> _Work instructions_
Reproduce the data exactly as it stands.

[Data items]

⟨

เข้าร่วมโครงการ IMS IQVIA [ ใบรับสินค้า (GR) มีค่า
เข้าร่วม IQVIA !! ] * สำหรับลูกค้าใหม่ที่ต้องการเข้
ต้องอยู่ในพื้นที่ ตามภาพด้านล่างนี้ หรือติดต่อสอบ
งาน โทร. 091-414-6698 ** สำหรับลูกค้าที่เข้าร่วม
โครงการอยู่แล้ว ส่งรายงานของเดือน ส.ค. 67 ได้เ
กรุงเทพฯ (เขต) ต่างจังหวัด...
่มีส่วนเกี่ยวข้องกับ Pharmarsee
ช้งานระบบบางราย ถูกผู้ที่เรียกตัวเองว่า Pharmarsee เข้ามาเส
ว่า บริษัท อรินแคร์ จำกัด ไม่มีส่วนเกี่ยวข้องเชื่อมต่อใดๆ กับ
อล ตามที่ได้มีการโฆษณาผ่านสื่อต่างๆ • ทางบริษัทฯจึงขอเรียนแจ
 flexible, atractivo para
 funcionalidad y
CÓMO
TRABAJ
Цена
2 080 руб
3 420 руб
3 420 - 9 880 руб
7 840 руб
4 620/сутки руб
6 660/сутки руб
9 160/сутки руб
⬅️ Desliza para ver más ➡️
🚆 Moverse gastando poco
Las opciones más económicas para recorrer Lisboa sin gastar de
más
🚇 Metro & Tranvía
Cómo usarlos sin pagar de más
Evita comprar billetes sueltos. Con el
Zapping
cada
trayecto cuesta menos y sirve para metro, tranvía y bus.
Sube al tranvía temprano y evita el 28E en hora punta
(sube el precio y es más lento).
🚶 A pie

⟩

> _Solution for this exercise_
เข้าร่วมโครงการ IMS IQVIA [ ใบรับสินค้า (GR) มีค่า
เข้าร่วม IQVIA !! ] * สำหรับลูกค้าใหม่ที่ต้องการเข้
ต้องอยู่ในพื้นที่ ตามภาพด้านล่างนี้ หรือติดต่อสอบ
งาน โทร. 091-414-6698 ** สำหรับลูกค้าที่เข้าร่วม
โครงการอยู่แล้ว ส่งรายงานของเดือน ส.ค. 67 ได้เ
กรุงเทพฯ (เขต) ต่างจังหวัด...
่มีส่วนเกี่ยวข้องกับ Pharmarsee
ช้งานระบบบางราย ถูกผู้ที่เรียกตัวเองว่า Pharmarsee เข้ามาเส
ว่า บริษัท อรินแคร์ จำกัด ไม่มีส่วนเกี่ยวข้องเชื่อมต่อใดๆ กับ
อล ตามที่ได้มีการโฆษณาผ่านสื่อต่างๆ • ทางบริษัทฯจึงขอเรียนแจ
 flexible, atractivo para
 funcionalidad y
CÓMO
TRABAJ
Цена
2 080 руб
3 420 руб
3 420 - 9 880 руб
7 840 руб
4 620/сутки руб
6 660/сутки руб
9 160/сутки руб
⬅️ Desliza para ver más ➡️
🚆 Moverse gastando poco
Las opciones más económicas para recorrer Lisboa sin gastar de
más
🚇 Metro & Tranvía
Cómo usarlos sin pagar de más
Evita comprar billetes sueltos. Con el
Zapping
cada
trayecto cuesta menos y sirve para metro, tranvía y bus.
Sube al tranvía temprano y evita el 28E en hora punta
(sube el precio y es más lento).
🚶 A pie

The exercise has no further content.